▸ **Prompt**: Where a line below includes the word "vous", copy that line.

▸ **Data records**:

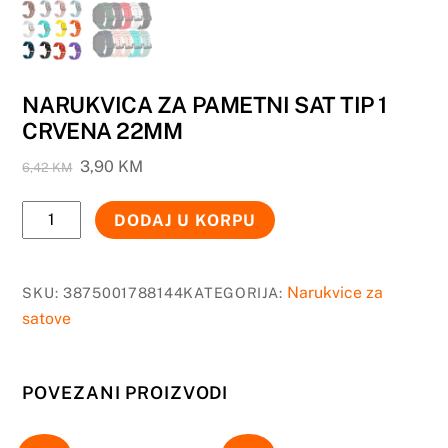
NARUKVICA ZA PAMETNI SAT TIP 1
CRVENA 22MM
Original
Current
3,90
KM
6,42
KM
price
price
NARUKVICA
was:
is:
DODAJ U KORPU
6,42 KM.
3,90 KM.
ZA
PAMETNI
SAT
Narukvice za
SKU:
3875001788144
KATEGORIJA:
TIP
satove
1
CRVENA
POVEZANI PROIZVODI
22MM
količina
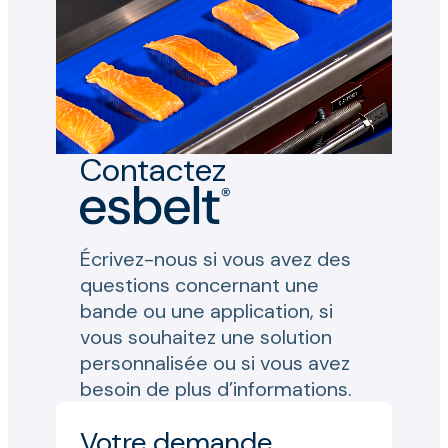
Contactez
Écrivez-nous si vous avez des
questions concernant une
bande ou une application, si
vous souhaitez une solution
personnalisée ou si vous avez
besoin de plus d’informations.
Votre demande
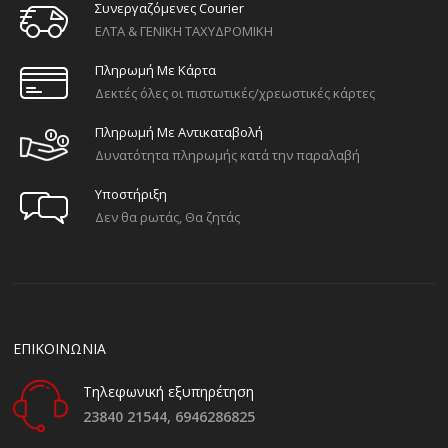
Συνεργαζόμενες Courier
ΕΛΤΑ & ΓΕΝΙΚΗ ΤΑΧΥΔΡΟΜΙΚΗ
Πληρωμή Με Κάρτα
Δεκτές όλες οι πιστωτικές/χρεωστικές κάρτες
Πληρωμή Με Αντικαταβολή
Δυνατότητα πληρωμής κατά την παραλαβή
Υποστήριξη
Δεν θα ρωτάς, Θα ζητάς
ΕΠΙΚΟΙΝΩΝΙΑ
Τηλεφωνική εξυπηρέτηση
23840 21544,
6946286825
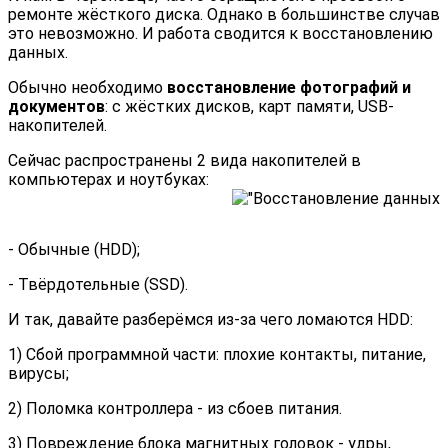
ремонте жёсткого диска. Однако в большинстве случав
это невозможно. И работа сводится к восстановлению
данных.
Обычно необходимо
восстановление фотографий и
документов
: с жёстких дисков, карт памяти, USB-
накопителей.
Сейчас распространены 2 вида накопителей в
компьютерах и ноутбуках:
- Обычные (HDD);
- Твёрдотельные (SSD).
И так, давайте разберёмся из-за чего ломаются HDD:
1) Сбой программной части: плохие контакты, питание,
вирусы;
2) Поломка контроллера - из сбоев питания.
3) Повреждение блока магнитных головок - удры,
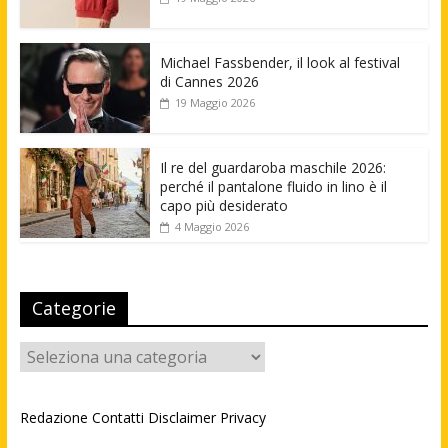
Michael Fassbender, il look al festival
di Cannes 2026
19 Maggio 2026
Il re del guardaroba maschile 2026:
perché il pantalone fluido in lino è il
capo più desiderato
4 Maggio 2026
Categorie
Categorie
Redazione
Contatti
Disclaimer
Privacy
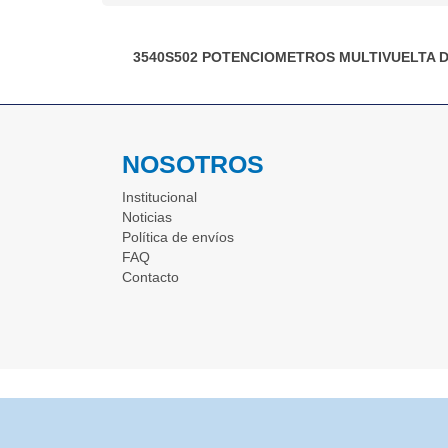
3540S502
POTENCIOMETROS MULTIVUELTA 
NOSOTROS
Institucional
Noticias
Política de envíos
FAQ
Contacto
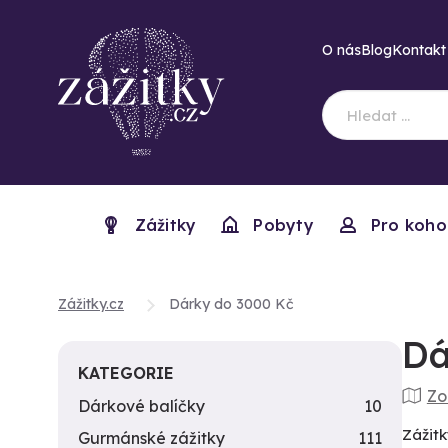
O nás
Blog
Kontakt
Zážitky
Pobyty
Pro koho
Zážitky.cz
Dárky do 3000 Kč
Dá
KATEGORIE
Zo
Dárkové balíčky
10
Zážitk
Gurmánské zážitky
111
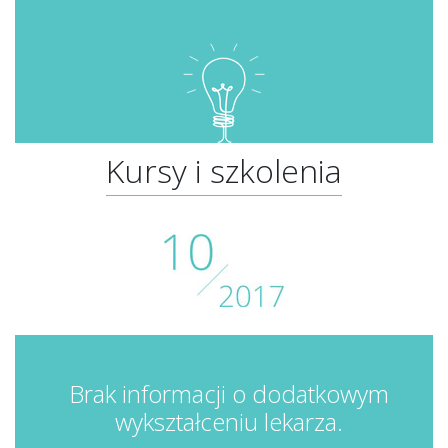
Kursy i szkolenia
Brak informacji o dodatkowym
wykształceniu lekarza.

▸ **Answer space**:
Écrivez-nous si vous avez des
vous souhaitez une solution
personnalisée ou si vous avez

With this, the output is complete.